Revealed: Thousands More Disabled People Required For UK TV Industry To Reflect Country Make-Up

Revealed: Thousands More Disabled People Required For UK TV Industry To Reflect Country Make-Up

The UK TV industry needs to attract another 13,500 disabled people to be truly reflective of the workforce and population, according to a landmark disability in TV report issued today by diversity body Diamond.

Analyzing disability progress over the past five years, the report said the scale of growth required is “substantial and the key challenges are systemic and lie at industry level,” especially behind the camera, in order to properly represent a minority that make up around one-fifth of the UK population.

Diamond’s top line number crunching found 5.8% disability representation off-screen and 8% on-screen in 2020/21 – the most recent period for which data is available – which would need to see a rise of 13,519 people to match the general population.

Working with UK broadcasters, Diamond had initially been pushing for the industry to double its 4.5% off-screen disability representation by the end of 2021, but this 9% figure is now more likely to be achieved in around five years’ time due to slow progress.

While disabled people are contributing more to TV shows – especially in scripted – the report posited that this tends to be due to existing talent being given more opportunities and exposure than before, rather than new disabled people joining the industry.

“The scale of the challenge is immense,” added the report. “It can’t be fixed by small-scale piecemeal activity. Transformative initiatives that focus on industry-wide change and which also support retention are critical.”

Breaking down disability representation by broadcaster, the report raised concerns for Channel 4 – a network that has placed disability front-and-center of diversity policy in recent years.

Off-screen, Channel 4 disability representation has fallen by 1pp to 6.2% over the past three years, while on-screen it has remained virtually flat at 7.3%. The BBC, on the other hand, which last week unveiled plans to have a disabled person on every one of its non-scripted shows, has nearly doubled off-screen to 7.3%, although on-screen has fallen slightly to 8.9%.

Diamond stressed that improvements are “limited to a few areas of production,” mostly in non-senior roles and principally in children’s and factual programs.

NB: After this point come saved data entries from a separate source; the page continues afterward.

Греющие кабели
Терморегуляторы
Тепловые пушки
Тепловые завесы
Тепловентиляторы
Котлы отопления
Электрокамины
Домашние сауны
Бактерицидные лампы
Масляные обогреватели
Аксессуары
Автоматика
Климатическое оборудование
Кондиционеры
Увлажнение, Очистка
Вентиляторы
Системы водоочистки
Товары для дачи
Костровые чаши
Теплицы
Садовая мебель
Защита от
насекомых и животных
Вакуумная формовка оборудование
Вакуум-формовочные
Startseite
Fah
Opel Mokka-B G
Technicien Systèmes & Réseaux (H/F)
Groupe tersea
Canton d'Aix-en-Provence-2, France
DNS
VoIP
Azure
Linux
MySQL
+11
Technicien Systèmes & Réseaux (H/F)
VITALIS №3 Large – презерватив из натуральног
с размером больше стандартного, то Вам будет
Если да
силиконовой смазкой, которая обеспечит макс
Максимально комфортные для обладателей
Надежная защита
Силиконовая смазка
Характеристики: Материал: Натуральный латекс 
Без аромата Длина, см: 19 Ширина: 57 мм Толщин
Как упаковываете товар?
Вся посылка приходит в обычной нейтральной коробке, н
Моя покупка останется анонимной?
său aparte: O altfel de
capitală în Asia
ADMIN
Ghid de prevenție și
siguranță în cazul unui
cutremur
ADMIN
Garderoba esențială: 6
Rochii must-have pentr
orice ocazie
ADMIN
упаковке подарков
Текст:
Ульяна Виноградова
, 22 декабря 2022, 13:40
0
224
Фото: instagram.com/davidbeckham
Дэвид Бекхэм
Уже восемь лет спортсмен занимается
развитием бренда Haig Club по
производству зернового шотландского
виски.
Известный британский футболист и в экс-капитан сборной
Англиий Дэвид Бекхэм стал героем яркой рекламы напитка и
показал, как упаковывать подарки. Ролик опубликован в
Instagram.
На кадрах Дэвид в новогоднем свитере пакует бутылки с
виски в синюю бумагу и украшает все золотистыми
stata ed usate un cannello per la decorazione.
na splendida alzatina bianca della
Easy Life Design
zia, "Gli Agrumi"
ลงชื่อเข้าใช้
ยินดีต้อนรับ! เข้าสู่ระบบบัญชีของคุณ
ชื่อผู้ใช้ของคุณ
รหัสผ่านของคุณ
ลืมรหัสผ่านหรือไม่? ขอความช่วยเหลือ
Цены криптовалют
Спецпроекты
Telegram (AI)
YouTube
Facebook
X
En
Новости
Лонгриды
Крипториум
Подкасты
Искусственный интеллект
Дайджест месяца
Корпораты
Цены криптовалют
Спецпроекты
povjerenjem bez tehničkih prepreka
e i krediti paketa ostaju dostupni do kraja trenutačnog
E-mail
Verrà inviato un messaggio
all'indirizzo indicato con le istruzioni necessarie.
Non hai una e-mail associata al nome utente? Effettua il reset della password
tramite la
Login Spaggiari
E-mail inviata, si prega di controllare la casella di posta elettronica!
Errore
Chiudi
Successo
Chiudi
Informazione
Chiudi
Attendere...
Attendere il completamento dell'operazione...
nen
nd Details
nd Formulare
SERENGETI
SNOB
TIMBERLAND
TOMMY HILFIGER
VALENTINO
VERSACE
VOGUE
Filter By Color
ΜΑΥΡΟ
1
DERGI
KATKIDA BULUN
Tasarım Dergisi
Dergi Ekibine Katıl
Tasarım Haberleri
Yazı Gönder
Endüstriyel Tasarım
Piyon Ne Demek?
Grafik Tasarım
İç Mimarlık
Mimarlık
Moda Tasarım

Children’s is a blueprint for other genres to follow, with off-screen rising by one-third to 6.6% over the past three years and on-screen hitting an impressive 11.9% last year – not too far off the overall proportion of the UK workforce.

The drama genre was criticized for “not only having the lowest proportion of off-screen contributions but having a proportion that has been in decline in recent years,” sitting at a woeful 3.4% off-screen last year.

Creative Diversity Network CEO Deborah Williams, who oversees Diamond, said the data “reveals just how much disabled-led organisations and individuals have been excluded from the diversity conversation in the UK television industry.”

But “all is not lost,” she added, and at Edinburgh TV Festival BBC Chief Content Officer Charlotte Moore unveiled the TV Access Project, a flagship cross-industry initiative to rid the sector of appalling accessibility issues. Moore has been working with Help writer and disability campaigner Jack Thorne and his Underlying Health Condition lobby group on the push.

Williams added: “I fully believe that with the data and evidence we’ve gathered, which properly highlight the gaps, trends, and where progress is or isn’t taking place, we can work collaboratively as producers, broadcasters, streamers, training providers, government and insurers to bring about the lasting and meaningful transformation in our industry to which we are all committed.”

Diamond issued a string of recommendations, copied below, including for the industry to adopt a “social model of disability with a focus on building an inclusive commissioning process.” It also pushed for better sharing of best practice between genres and for broadcasters and producers to co-operate more.

The recommendations in full


  • The industry should follow the social model of disability, with a focus on building an inclusive commissioning process and working environment (physically and culturally) within which all talent can thrive.
  • More effort needs to be made to increase representation in senior roles which is currently static at best or in decline at worst.
  • Efforts should be made to share and learn from success in better performing genres.
  • Access provision and reasonable adjustments are a legal requirement and should be standard cross the industry.
  • The sector needs to focus on initiatives which transform sector policy and practice, and which are likely to be more far reaching.
  • Broadcasters and producers need to work together to ensure that arrangements and resources for reasonable adjustment and access provision are planned in advance and automatically available.
  • Every production should have a budget line to cover access provision, and easily accessed ringfenced funds available to cover access provision across productions.
  • There should be an industry requirement for all studios and recording spaces to be fully accessible.